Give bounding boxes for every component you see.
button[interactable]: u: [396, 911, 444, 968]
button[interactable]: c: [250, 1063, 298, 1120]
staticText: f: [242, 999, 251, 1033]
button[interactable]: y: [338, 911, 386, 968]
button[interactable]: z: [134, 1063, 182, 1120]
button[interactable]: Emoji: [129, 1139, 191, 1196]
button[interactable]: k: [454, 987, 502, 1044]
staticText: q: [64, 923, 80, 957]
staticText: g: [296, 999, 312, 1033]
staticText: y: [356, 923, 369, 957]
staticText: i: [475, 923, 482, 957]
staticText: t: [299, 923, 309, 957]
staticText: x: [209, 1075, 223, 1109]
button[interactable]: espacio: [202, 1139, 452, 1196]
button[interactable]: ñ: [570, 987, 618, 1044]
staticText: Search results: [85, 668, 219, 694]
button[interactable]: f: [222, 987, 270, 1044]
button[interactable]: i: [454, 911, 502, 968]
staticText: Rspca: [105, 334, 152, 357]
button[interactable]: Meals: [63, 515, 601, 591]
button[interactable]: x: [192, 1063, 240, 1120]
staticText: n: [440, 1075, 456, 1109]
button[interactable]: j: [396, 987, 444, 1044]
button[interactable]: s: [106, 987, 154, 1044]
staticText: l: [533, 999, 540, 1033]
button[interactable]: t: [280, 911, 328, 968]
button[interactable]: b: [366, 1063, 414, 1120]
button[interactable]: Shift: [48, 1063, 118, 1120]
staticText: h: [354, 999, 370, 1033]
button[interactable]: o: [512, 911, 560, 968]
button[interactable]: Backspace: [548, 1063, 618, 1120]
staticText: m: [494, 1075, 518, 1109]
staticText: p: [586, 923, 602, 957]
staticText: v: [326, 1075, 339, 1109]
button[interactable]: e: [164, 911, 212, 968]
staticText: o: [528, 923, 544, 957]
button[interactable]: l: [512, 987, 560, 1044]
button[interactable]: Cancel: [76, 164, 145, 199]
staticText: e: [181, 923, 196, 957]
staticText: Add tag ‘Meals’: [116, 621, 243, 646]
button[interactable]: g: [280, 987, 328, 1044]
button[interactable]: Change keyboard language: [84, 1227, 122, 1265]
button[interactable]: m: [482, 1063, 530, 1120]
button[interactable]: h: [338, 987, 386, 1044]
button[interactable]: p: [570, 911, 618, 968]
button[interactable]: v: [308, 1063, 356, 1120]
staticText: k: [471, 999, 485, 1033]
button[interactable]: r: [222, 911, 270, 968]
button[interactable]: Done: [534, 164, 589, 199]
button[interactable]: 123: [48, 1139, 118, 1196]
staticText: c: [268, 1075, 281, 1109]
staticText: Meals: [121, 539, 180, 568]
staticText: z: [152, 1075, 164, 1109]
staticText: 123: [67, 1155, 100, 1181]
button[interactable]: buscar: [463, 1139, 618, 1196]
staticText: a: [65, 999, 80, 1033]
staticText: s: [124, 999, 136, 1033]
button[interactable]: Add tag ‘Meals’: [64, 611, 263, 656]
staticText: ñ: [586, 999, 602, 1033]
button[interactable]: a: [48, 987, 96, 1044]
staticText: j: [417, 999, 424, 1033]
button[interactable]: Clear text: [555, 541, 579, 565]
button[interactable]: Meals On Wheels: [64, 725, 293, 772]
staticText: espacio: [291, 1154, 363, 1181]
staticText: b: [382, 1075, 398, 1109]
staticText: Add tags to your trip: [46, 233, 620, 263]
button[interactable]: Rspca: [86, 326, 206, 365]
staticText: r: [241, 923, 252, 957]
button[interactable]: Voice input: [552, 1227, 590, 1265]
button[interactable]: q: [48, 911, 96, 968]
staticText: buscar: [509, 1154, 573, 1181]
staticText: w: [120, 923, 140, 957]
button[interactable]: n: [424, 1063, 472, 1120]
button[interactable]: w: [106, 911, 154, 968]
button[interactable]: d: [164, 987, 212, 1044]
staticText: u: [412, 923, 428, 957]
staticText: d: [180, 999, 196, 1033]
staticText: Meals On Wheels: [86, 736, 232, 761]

+-------+

▶ Task prompt:
Copy out each line of the listing that holds the string "espacio".

▶ Solution to the problem:
button[interactable]: espacio: [202, 1139, 452, 1196]
staticText: espacio: [291, 1154, 363, 1181]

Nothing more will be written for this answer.